Creating Custom @task Decorators

As of Airflow 2.2 it is possible add custom decorators to the TaskFlow interface from within a provider package and have those decorators appear natively as part of the @task.____ design.

For an example. Let’s say you were trying to create an easier mechanism to run python functions as “foo” tasks. The steps to create and register @task.foo are:

  1. Create a FooDecoratedOperator

    In this case, we are assuming that you have an existing FooOperator that takes a python function as an argument. By creating a FooDecoratedOperator that inherits from FooOperator and airflow.decorators.base.DecoratedOperator, Airflow will supply much of the needed functionality required to treat your new class as a taskflow native class.

    You should also override the custom_operator_name attribute to provide a custom name for the task. For example, _DockerDecoratedOperator in the apache-airflow-providers-docker provider sets this to @task.docker to indicate the decorator name it implements.
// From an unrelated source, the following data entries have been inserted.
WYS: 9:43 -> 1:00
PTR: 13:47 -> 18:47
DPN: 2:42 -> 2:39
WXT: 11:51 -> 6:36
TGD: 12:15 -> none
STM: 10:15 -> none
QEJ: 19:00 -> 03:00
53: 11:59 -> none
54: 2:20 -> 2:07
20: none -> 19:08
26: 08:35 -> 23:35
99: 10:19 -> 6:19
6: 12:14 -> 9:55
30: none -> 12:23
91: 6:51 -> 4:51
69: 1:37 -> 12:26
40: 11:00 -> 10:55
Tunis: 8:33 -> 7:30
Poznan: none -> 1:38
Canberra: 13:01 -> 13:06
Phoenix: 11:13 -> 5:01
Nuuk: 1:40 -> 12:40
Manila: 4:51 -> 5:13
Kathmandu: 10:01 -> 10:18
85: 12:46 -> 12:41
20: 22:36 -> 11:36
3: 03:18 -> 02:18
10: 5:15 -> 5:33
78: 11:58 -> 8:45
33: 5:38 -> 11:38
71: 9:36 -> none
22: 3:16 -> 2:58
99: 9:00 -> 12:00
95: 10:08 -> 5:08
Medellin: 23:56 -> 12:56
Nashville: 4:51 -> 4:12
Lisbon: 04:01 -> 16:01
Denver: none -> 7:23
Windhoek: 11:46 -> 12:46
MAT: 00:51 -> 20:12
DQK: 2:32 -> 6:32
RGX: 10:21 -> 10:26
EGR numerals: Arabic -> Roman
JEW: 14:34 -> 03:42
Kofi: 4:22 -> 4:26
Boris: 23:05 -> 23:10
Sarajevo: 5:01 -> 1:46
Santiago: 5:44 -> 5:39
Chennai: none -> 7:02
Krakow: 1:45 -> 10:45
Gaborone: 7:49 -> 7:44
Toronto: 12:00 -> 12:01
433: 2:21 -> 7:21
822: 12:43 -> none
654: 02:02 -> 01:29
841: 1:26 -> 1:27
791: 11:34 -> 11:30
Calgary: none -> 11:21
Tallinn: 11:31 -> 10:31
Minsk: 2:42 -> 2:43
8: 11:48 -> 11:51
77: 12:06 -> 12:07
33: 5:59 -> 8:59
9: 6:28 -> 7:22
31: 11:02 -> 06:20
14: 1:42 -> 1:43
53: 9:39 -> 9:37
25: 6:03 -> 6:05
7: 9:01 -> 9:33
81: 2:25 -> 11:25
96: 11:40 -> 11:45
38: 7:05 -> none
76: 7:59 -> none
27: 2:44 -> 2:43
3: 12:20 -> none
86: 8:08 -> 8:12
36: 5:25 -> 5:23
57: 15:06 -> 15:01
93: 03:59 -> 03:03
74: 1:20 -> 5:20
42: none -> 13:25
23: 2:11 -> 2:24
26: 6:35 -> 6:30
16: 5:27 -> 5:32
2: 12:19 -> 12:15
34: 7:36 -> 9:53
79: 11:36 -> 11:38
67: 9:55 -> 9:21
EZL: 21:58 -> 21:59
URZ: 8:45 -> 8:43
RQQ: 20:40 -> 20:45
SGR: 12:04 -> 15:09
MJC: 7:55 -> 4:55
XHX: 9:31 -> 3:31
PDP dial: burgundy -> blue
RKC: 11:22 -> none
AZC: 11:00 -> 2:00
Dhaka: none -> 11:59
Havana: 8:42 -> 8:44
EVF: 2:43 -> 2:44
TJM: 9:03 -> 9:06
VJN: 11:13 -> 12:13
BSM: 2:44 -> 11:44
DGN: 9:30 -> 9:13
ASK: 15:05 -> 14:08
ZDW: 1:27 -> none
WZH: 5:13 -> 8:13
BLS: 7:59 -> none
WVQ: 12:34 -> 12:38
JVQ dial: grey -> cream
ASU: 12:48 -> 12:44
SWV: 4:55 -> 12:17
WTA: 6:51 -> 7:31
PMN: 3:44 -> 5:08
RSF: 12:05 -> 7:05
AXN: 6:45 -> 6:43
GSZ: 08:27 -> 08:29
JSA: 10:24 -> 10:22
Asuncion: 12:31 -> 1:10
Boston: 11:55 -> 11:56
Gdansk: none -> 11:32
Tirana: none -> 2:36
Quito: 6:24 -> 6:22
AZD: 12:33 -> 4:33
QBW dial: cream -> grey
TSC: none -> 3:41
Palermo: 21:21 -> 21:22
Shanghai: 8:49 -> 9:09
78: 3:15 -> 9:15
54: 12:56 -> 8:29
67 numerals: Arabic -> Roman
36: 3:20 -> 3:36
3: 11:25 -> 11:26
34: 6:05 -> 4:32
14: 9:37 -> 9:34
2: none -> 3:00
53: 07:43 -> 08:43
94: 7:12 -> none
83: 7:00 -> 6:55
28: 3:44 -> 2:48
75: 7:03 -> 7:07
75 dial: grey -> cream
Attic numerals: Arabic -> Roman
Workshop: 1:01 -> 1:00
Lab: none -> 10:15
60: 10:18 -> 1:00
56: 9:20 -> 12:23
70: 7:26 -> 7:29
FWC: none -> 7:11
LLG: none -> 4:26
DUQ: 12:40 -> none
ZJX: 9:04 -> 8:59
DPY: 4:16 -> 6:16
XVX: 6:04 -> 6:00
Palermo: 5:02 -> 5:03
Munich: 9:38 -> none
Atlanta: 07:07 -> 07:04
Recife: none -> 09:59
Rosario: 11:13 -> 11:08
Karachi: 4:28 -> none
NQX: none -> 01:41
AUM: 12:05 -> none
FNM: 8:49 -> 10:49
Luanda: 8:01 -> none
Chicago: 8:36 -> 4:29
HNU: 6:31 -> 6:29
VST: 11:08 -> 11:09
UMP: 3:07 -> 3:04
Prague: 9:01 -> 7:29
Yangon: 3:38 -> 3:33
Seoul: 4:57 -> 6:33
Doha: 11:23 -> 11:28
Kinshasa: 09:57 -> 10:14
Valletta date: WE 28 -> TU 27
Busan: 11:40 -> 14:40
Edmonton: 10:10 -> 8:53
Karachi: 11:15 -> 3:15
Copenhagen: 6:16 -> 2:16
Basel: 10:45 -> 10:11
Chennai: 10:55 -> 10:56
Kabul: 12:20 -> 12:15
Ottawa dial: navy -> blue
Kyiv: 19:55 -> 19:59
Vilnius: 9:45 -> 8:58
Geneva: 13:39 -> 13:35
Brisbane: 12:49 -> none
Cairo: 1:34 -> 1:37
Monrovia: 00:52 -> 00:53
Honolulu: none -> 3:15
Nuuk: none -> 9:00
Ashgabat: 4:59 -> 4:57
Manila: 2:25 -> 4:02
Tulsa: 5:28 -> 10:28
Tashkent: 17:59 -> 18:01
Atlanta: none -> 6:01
  2. Create a foo_task function

    Once you have your decorated class, create a function like this, to convert the new FooDecoratedOperator into a TaskFlow function decorator!

    1. from typing import TYPE_CHECKING
    2. from airflow.decorators.base import task_decorator_factory
    3. if TYPE_CHECKING:
    4. from airflow.decorators.base import TaskDecorator
    5. def foo_task(
    6. python_callable: Callable | None = None,
    7. multiple_outputs: bool | None = None,
    8. **kwargs,
    9. ) -> "TaskDecorator":
    10. return task_decorator_factory(
    11. python_callable=python_callable,
    12. multiple_outputs=multiple_outputs,
    13. decorated_operator_class=FooDecoratedOperator,
    14. **kwargs,
    15. )
  3. Register your new decorator in get_provider_info of your provider

    Finally, add a key-value task-decorators to the dict returned from the provider entrypoint. This should be a list with each item containing name and class-name keys. When Airflow starts, the ProviderManager class will automatically import this value and task.foo will work as a new decorator!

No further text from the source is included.